## Task 3: Multimodal Housing Price Prediction
Problem Statement & Objective: Predict real estate prices by fusing two different data modalities: structured tabular data and unstructured image data.

Dataset Loading & Preprocessing: Used the Houses Dataset. Normalized tabular features with MinMaxScaler and resized/normalized house images to (64, 64) pixels.

Model Development & Training: Developed a dual-branch neural network: a CNN for image feature extraction and an MLP for tabular data. Fused the branches using the Keras concatenate layer.

Evaluation Metrics: Measured performance using Mean Absolute Error (MAE) and Root Mean Squared Error (RMSE) in actual dollar amounts.

Visualizations: Model architecture plot and Loss curves showing convergence over 50 epochs.
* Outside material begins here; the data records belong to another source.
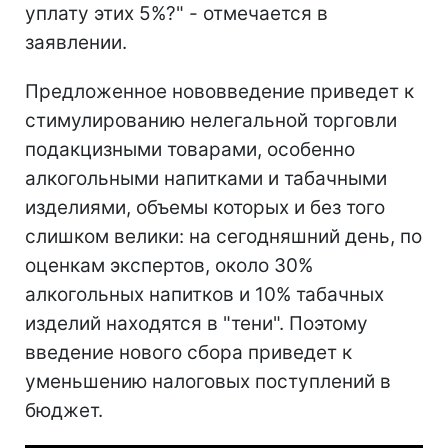
уплату этих 5%?" - отмечается в
заявлении.
Предложенное нововведение приведет к
стимулированию нелегальной торговли
подакцизными товарами, особенно
алкогольными напитками и табачными
изделиями, объемы которых и без того
слишком велики: на сегодняшний день, по
оценкам экспертов, около 30%
алкогольных напитков и 10% табачных
изделий находятся в "тени". Поэтому
введение нового сбора приведет к
уменьшению налоговых поступлений в
бюджет.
Final Summary / Insights: Multimodal models provide a richer understanding of data; visual features (house appearance) significantly complement numerical data (square footage) for price estimation.

In [None]:
!pip install tensorflow opencv-python pandas scikit-learn matplotlib



## Data Acquisition and Preprocessing

In [None]:
import os
import cv2
import pandas as pd
import numpy as np
from sklearn.model_selection import train_test_split
from sklearn.preprocessing import MinMaxScaler

# 1. Clone the dataset
if not os.path.exists("Houses-dataset"):
    !git clone https://github.com/emanhamed/Houses-dataset

# 2. Load Tabular Data
cols = ["bedrooms", "bathrooms", "area", "zipcode", "price"]
df = pd.read_csv("Houses-dataset/Houses Dataset/HousesInfo.txt", sep=" ", header=None, names=cols)
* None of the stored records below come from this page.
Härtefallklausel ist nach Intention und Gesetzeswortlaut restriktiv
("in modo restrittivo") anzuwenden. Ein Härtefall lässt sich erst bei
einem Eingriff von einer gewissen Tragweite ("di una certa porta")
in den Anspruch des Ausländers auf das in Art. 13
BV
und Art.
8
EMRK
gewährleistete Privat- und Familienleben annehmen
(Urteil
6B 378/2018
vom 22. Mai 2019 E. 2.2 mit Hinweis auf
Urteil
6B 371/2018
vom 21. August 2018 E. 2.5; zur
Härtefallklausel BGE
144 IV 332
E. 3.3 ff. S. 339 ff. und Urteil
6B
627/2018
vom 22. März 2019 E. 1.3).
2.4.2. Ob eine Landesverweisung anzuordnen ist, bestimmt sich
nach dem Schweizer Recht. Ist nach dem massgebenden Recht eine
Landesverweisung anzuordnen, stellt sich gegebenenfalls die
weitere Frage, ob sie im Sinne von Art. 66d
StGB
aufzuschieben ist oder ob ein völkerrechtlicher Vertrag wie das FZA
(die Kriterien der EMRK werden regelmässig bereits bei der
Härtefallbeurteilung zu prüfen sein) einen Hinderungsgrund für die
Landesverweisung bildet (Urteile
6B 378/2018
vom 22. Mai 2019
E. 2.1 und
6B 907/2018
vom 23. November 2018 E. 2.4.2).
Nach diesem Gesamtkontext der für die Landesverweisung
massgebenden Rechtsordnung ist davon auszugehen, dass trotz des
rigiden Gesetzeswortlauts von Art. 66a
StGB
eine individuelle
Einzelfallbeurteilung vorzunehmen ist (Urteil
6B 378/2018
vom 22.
# 3. Load Images (Using the 'Frontal' image for each house)
images = []
for i in df.index.values:
    # Path to the frontal image
    basePath = os.path.sep.join(["Houses-dataset/Houses Dataset", "{}_frontal.jpg".format(i + 1)])
    image = cv2.imread(basePath)
    image = cv2.resize(image, (64, 64)) # Resize for memory efficiency
    images.append(image)

images = np.array(images) / 255.0 # Normalize pixel values

# 4. Preprocess Tabular Data
# Scaling the target (price) and features
scaler = MinMaxScaler()
X_tab = scaler.fit_transform(df.drop("price", axis=1))
y = df["price"].values / df["price"].max() # Normalize price for training stability

# 5. Split into Train/Test
split = train_test_split(X_tab, images, y, test_size=0.2, random_state=42)
(trainTab, testTab, trainImg, testImg, trainY, testY) = split

## Build the Multimodal Architecture

In [None]:
from tensorflow.keras.models import Model
from tensorflow.keras.layers import Input, Conv2D, MaxPooling2D, Flatten, Dense, Dropout, concatenate

# BRANCH 1: CNN (Image processing)
img_input = Input(shape=(64, 64, 3))
x = Conv2D(16, (3, 3), activation='relu', padding="same")(img_input)
x = MaxPooling2D(pool_size=(2, 2))(x)
x = Conv2D(32, (3, 3), activation='relu', padding="same")(x)
x = MaxPooling2D(pool_size=(2, 2))(x)
x = Flatten()(x)
x = Dense(16, activation="relu")(x)
cnn_branch = Model(inputs=img_input, outputs=x)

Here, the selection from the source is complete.